So, I'm struggling to write due to lackluster reception, and I can't get a reception without writing new material, which nets me a lackluster reception, which makes writing harder to want to do, etc.

Maybe I should just go ahead and cancel WRTMI. Considering it takes me months per chapter, I'm exceptionally doubtful I'll ever finish it. Most of it is there in my head, but I'm too goddamn anxious to devote myself to writing out of a fear that I'm not going to reach any audience beyond about 10 very devoted followers—which I am super grateful for, please don't misunderstand me. But with each passing day, I lose more readers, and a story this large is nearly impossible to hook newcomers on. Every time I think about big things I know that are coming up that mean a great deal to me due to emotional investment, I keep asking myself 'is anyone even going to remember these characters? That event? That chapter?'. Those are the thoughts that keep me closing the document and I can't stop them, because I believe them.

I can't keep asking people to reread a full novel every time a new chapter takes 8 months to write, just so they remember what the hell is going on. Maybe the naysayers were right, and moving the fic into the plot for Act 2 made it too big for me to handle. And if I try to write something else, I curse myself for leaving all those who are anxiously awaiting another WRTMI update and I go back, only to come up short again. Over and over. Because I want to be successful. I'm still trying to 'break into' FIMFic, because I've almost been here 2 years and I've accomplished virtually nothing compared to the time frame. My fucking clopfics still have more views than the first chapter of WRTMI. (Is that it the answer? Clop?) Is a megaproject like WRTMI just holding me back because I'm not a good enough author to do it justice?

I really don't know what my next move is going to be.

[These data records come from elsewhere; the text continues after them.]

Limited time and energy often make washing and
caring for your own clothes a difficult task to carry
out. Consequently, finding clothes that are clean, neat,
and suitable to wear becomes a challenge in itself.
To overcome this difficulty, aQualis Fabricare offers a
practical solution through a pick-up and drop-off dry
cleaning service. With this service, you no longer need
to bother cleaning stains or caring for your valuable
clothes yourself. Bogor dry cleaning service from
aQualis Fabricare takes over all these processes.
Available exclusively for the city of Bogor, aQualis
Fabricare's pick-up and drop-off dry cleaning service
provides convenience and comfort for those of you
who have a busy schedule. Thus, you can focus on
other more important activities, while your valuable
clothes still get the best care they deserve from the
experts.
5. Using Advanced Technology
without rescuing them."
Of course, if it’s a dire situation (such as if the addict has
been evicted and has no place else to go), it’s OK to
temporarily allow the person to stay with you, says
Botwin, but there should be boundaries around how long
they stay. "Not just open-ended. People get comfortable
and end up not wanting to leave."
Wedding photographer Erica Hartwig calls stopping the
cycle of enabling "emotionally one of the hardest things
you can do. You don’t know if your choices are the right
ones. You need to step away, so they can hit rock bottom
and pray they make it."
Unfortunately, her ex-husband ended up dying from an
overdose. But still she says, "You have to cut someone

And that's fucking frightening. With my life, with my finances, with my writing, with myself, I don't know what my next move is.

Comments ( 35 )

It kind of comes off as though you no longer write out of love, but for attention. That might be the trap you put yourself in.

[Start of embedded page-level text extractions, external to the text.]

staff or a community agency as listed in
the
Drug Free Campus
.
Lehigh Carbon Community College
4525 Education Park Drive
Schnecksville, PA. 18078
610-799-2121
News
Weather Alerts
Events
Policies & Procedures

Sorry to hear you are in such a place. To be honest it sounds like you are afraid of rejection. You say your audience is 10 loyal people and you are referencing to your first chapter of WRTMI. I know from stats that you need to consider everything. So take a deep breath and look at your other stories. Don't compare the bad and the worst, because that doesn't help. Then I want to you make friends. Do you have a lot of friends out side of FIM. If you do then great. Spend some time with them. We all understand about late updates. I got two updates recently that took over a year for the author to respond. I guess what I'm trying to say is, don't compare the bad and the good. Instead focus on the whole and then try to get yourself happy. That may help your spark.

This is going to be one of those things where I start rambling again, isn't it?

First of, I still think you should have made that story two stories. The first quarter, the competition, training and show with Soarin is a very good romance story that has almost nothing in common with everything that comes after it. It's a prequel and it's a good prequel, and that's exactly what it should be to the other story you tell. (Given, you did it better than "My Roommate is a Vampire", but in my subjective opinion that story is the worst example on stitching two stories together)

That said, I did enjoy the story. I read it when it was already (nearly) as long as it is now, and I don't think I got actually bored at any point during the story. It inspired me to take the Anubi race into my headcanon, so chances are I will be making obscure half-references to your story in years to come. Congratulations.
That's not to say the story couldn't use a good summary for all the people who did read it. It's already starting to get slightly fuzzy in my memory, and it's not like the major happenings would take that long to count down (especially when you can summarize the first quarter with "Soarin and Rainbow are dating now").

Whether you do all that or not, here's my final piece of advice: Write something else. Don't cancel the story, put it on Hiatus. But write something else in the meantime. One-shots, Slice Of Life, Comedy, Puns... Join the "write-off" group if you feel like it. Few people enjoy writing gritty death and gore on characters they love, and everyone can use a break from that now or then. In two months you might feel inspired enough to jump back in the game.
(Also, get someone to repeatedly nag or kick your flank if you fail to write something you promised to write, or fail to write in general. It helps. I think. I really need someone like that for myself.)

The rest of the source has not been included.